Elephants, ponies and cats.

AuthorHall, Robert
PositionMarketing Solutions - Customer relationship management systems

"I knew a man who grabbed a cat by the tail and learned 40 percent mare about cats than the man who didn't."

Mark Twain

The Elephant. There is almost always an elephant in the conference room. In almost any of our client conversations about managing customer relationships more effectively and profitably, someone innocently mentions it by an acronym.

"Ah, yes, our ybtx was supposed to fix that." Dead silence, all parties intently intrigued by their shoes. Then someone else volunteers, 'Well, the ybtx can twirl, yodel and dice."

More silence. Then someone else, red-faced and steaming, "Well, it is not being used, and I am telling you it is worthless."

Then the designated harmonizer tiptoes in. "Certainly, it is not perfect, but it has great potential." (Coach Bear Bryant comes to mind: "Nothin'll get you fired faster than potential.")

On that blinding flash of insight about ybtx potential, we resume our discussion, turning our backs on the ybtx elephant in the room. Topic non grata.

Until later, during a break or subsequent meeting, someone helpfully whispers to me the explanation that the ybtx is a piece of very expensive technology or large consulting engagement or major enterprisewide "initiative" that was to be the major force for successful customer relationship management. It cost a bundle. The board was told it was the second coming of profitable revenue growth. Then it petered out. Now there are all kinds of undercurrents about who bought the elephant, or who should clean up after it or maybe even shoot it. So there sits the elephant, in every meeting about customer relationships--big, white and unmentionable.

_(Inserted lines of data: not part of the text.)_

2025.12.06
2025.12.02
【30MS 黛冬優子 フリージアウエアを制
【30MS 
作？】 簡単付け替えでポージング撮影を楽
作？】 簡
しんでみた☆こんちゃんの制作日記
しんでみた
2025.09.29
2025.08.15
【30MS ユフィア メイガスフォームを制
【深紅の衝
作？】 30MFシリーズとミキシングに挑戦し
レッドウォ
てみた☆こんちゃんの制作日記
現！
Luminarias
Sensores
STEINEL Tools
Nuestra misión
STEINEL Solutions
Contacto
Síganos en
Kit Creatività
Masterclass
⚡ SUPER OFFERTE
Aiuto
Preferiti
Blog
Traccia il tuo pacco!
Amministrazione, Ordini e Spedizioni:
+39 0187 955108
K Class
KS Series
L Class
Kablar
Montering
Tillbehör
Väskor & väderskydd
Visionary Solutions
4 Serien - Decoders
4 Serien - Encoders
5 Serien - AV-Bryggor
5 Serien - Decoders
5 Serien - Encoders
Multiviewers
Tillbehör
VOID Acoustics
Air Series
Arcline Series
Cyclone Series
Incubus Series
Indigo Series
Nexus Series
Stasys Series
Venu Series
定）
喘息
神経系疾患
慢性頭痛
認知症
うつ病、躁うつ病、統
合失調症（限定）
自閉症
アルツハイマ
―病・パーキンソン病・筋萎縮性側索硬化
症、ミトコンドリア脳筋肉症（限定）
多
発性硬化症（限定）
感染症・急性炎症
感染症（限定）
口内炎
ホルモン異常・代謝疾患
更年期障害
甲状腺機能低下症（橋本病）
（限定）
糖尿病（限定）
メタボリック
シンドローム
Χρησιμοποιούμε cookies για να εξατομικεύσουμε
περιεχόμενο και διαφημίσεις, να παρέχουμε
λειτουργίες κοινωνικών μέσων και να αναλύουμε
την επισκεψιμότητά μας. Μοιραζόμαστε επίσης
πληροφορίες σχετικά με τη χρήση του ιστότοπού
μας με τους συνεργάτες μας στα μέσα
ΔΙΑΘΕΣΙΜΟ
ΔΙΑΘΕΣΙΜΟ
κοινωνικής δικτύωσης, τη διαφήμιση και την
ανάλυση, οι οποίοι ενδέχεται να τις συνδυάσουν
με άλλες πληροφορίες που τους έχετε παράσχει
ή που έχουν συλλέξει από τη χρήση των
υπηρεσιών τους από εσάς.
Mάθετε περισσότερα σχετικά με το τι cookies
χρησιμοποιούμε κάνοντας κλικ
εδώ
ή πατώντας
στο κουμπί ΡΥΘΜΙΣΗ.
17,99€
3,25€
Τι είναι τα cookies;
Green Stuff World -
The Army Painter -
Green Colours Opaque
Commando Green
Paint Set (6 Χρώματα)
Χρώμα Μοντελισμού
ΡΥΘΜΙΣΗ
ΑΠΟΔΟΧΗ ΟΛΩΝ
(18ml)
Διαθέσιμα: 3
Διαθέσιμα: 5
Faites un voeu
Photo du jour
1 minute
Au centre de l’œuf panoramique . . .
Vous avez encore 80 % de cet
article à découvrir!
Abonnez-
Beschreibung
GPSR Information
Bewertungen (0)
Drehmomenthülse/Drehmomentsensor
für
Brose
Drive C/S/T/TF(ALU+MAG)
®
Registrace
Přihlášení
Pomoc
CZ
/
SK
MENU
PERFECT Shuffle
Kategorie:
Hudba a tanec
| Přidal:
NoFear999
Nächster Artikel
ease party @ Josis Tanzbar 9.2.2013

The Pony. In the muck and mire of so many disappointing customer relationship initiatives, it probably doesn't look like it, but what if the elephant is really a pony?

If we can decide it is a pony, a curious thing happens. We stop focusing on the cost of the investment and begin to look at the potential return on the learning. The single most important asset an organization has is what it has learned. Education is not cheap, and we should not expect it to be. When we move our focus from return on investment to return on learning, we find that we have learned a lot, The remaining question: How do we translate the learning into enhanced return?